I was so sure it was love…
my children are older than I was when we first met. I was a sophomore in college, you, Mark, were my anthropology professor. I was immediately taken with your dark, smoldering eyes, a glimpse of power.
I learned quickly that I could make your bad moods disappear. I’m not sure you noticed it but within minutes your childish grumpiness would turn into a low, throaty laughter. You sat behind your desk, head thrown back in laughter wearing your dirty, beige, cable knit sweater,t he one you wore almost every single day.
It was the first time that I had ever felt such intense emotions in my life like a stagnant flower suddenly coming to life again, bursting to bloom. He flirted, his stares were a few seconds too long, my cheeks flushed with pleasure, my green eyes stared back.
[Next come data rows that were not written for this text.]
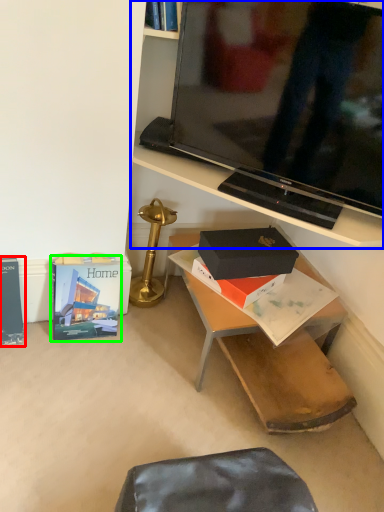 Question: Which object is the closest to the paperback book (highlighted by a red box)? Choose among these: shelf (highlighted by a blue box) or paperback book (highlighted by a green box).

Choices:
 (A) shelf
 (B) paperback book

Answer: (B) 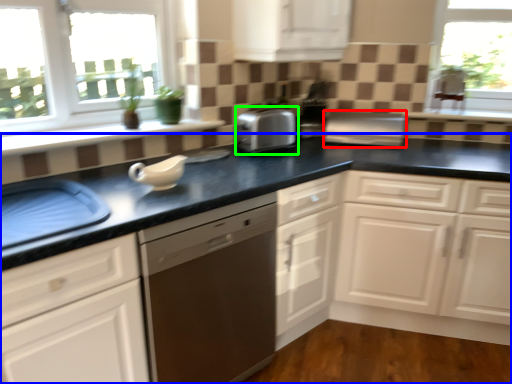 Question: Which object is the farthest from appliance (highlighted by a red box)? Choose among these: countertop (highlighted by a blue box) or home appliance (highlighted by a green box).

Choices:
 (A) countertop
 (B) home appliance

Answer: (B) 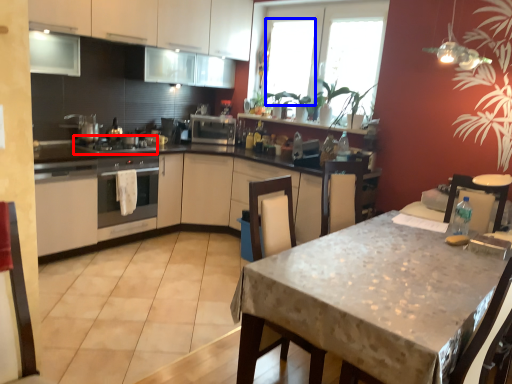 Question: Which of the following is the closest to the observer, appliance (highlighted by a red box) or window (highlighted by a blue box)?

Choices:
 (A) appliance
 (B) window

Answer: (A) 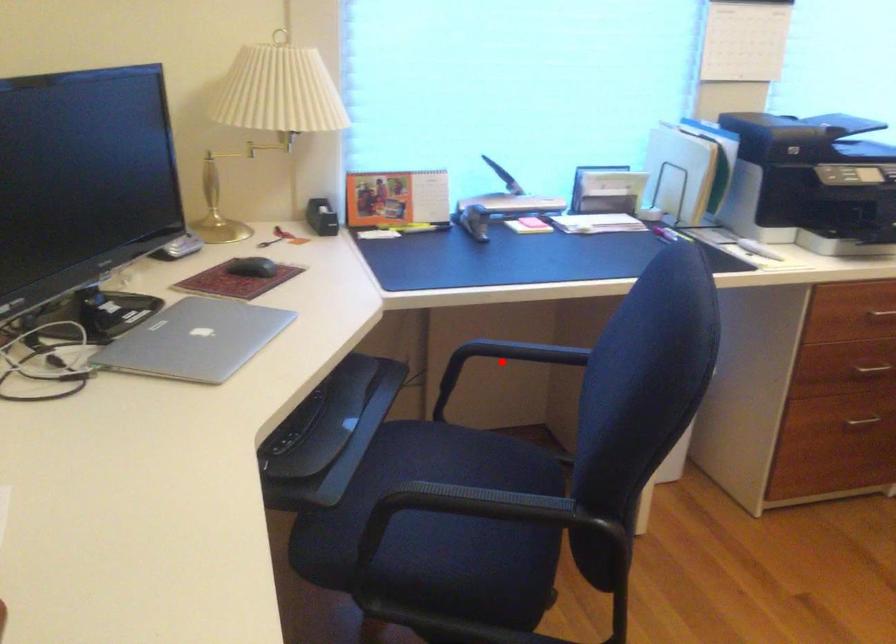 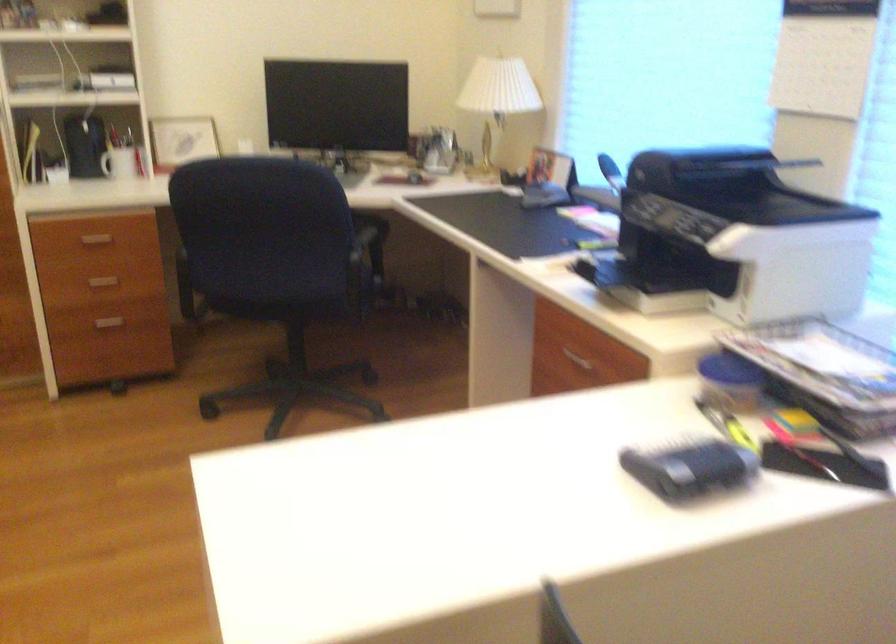 Question: I am providing you with two images of the same scene from different viewpoints. A red point is marked on the first image. Can you still see the location of the red point in image 2?

Choices:
 (A) Yes
 (B) No

Answer: (B) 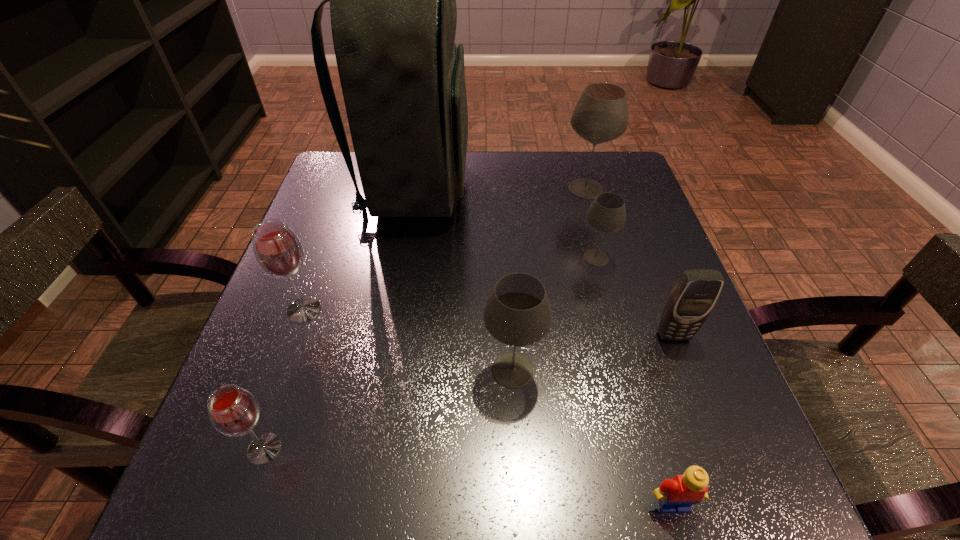 Identify which object is the third nearest to the Lego. Please provide its 2D coordinates. Your answer should be formatted as a tuple, i.e. [(x, y)], where the tuple contains the x and y coordinates of a point satisfying the conditions above.

[(607, 213)]

Locate which wineglass ranks fourth in proximity to the seventh shortest object. Please provide its 2D coordinates. Your answer should be formatted as a tuple, i.e. [(x, y)], where the tuple contains the x and y coordinates of a point satisfying the conditions above.

[(233, 411)]

Find the location of `wineglass identified as the closest to the smaller red wineglass`. wineglass identified as the closest to the smaller red wineglass is located at coordinates (278, 251).

Identify the location of gray wineglass that stands as the second closest to the shortest object. (607, 213).

This screenshot has width=960, height=540. I want to click on the second closest gray wineglass to the sixth nearest object, so click(x=517, y=313).

Locate an element on the screen. The width and height of the screenshot is (960, 540). free space in the image that satisfies the following two spatial constraints: 1. on the front-facing side of the backpack; 2. on the front side of the second nearest object is located at coordinates [x=369, y=449].

Locate an element on the screen. vacant point that satisfies the following two spatial constraints: 1. on the front side of the nearer red wineglass; 2. on the left side of the fifth nearest object is located at coordinates (254, 449).

Where is `vacant position in the image that satisfies the following two spatial constraints: 1. on the front-facing side of the leftmost gray wineglass; 2. on the right side of the tallest object`? This screenshot has width=960, height=540. vacant position in the image that satisfies the following two spatial constraints: 1. on the front-facing side of the leftmost gray wineglass; 2. on the right side of the tallest object is located at coordinates (383, 370). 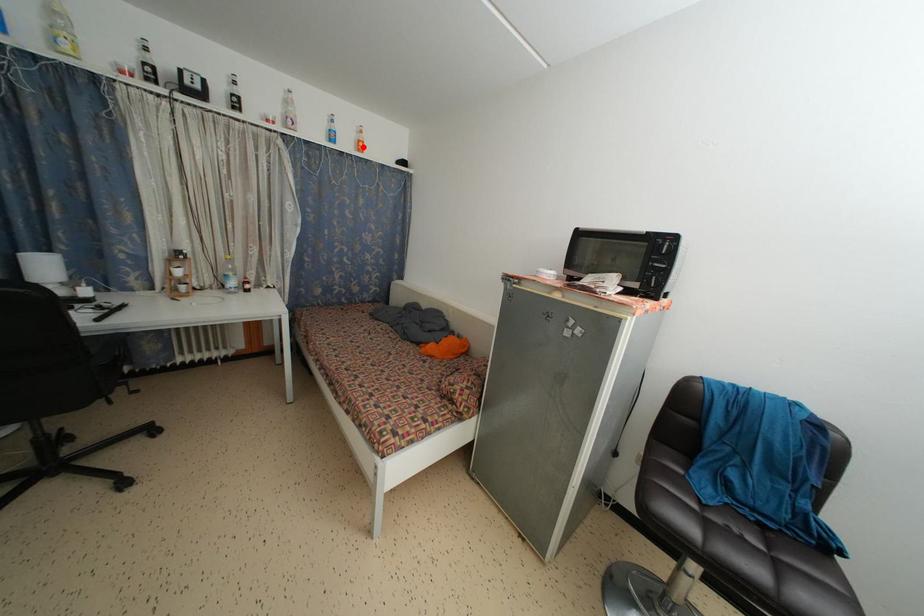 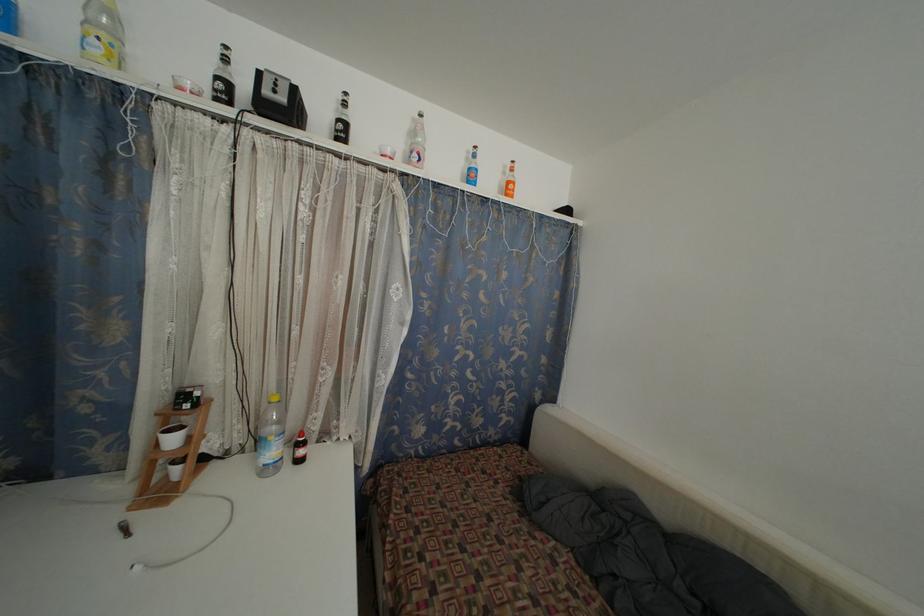 In the second image, find the point that corresponds to the highlighted location in the first image.

(513, 188) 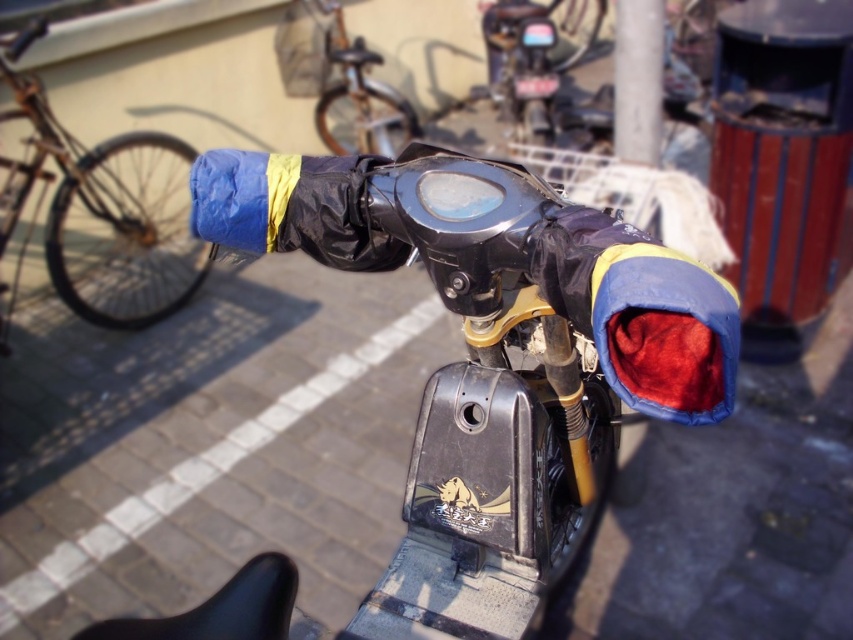 Is blue fabric handlebar cover at center wider than blue fabric handlebar cover at left?

Incorrect, blue fabric handlebar cover at center's width does not surpass blue fabric handlebar cover at left's.

Is point (531, 576) in front of point (24, 244)?

That is True.

What are the coordinates of `blue fabric handlebar cover at center` in the screenshot? It's located at (529, 384). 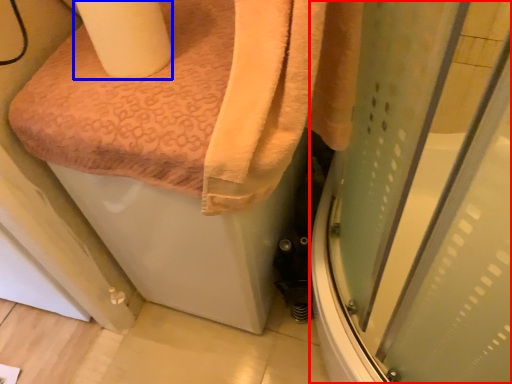 Question: Which of the following is the closest to the observer, screen door (highlighted by a red box) or toilet paper (highlighted by a blue box)?

Choices:
 (A) screen door
 (B) toilet paper

Answer: (A) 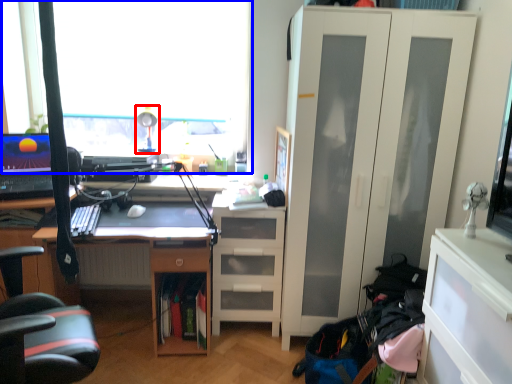 Question: Among these objects, which one is nearest to the camera, table lamp (highlighted by a red box) or window (highlighted by a blue box)?

Choices:
 (A) table lamp
 (B) window

Answer: (A)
There was a moment, captured in my memory, when I sat in your office and I held your young daughter in my lap and happily played with her hair. She cooed so sweetly with contentment. I hadn’t looked at you at all but lifted my eyes for a second to find your eyes staring hungrily into mine, your mouth half-open.
You had awakened in me a budding sexuality that I had rarely felt before. I was naive, I had felt attracted before but never this way. I went from being a girl to a woman without him ever touching me.
I remember sashaying down the hall to see him, for the first time after summer break, 25 pounds lighter, noticing my hips move and my ass, firm and tight, feeling wonderful. Back in the seventies, we wore black leotards and jeans, clogs and my brown hair was lush and long. He definitely noticed the change with his long stare, I felt beautiful for the first time in my life without his approval. I loved the way I felt, my hair in two long brown braids which he used to tweak, as if we were both in middle school.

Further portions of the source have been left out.